__Recorded information__:
=====

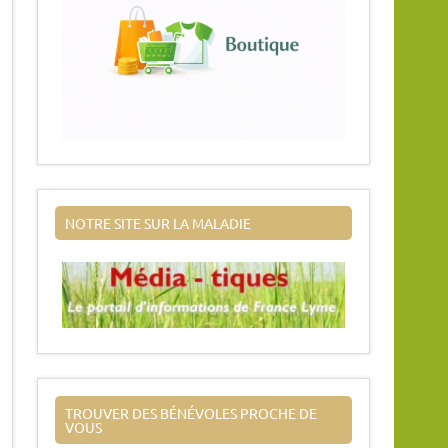
NOTRE SITE SUR LA MALADIE
TROUVER DES BÉNÉVOLES PROCHE DE
VOUS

=====

__What needs to be done__: Word for word, return the material above, but drop the pictures.

__Task response__:
NOTRE SITE SUR LA MALADIE
TROUVER DES BÉNÉVOLES PROCHE DE
VOUS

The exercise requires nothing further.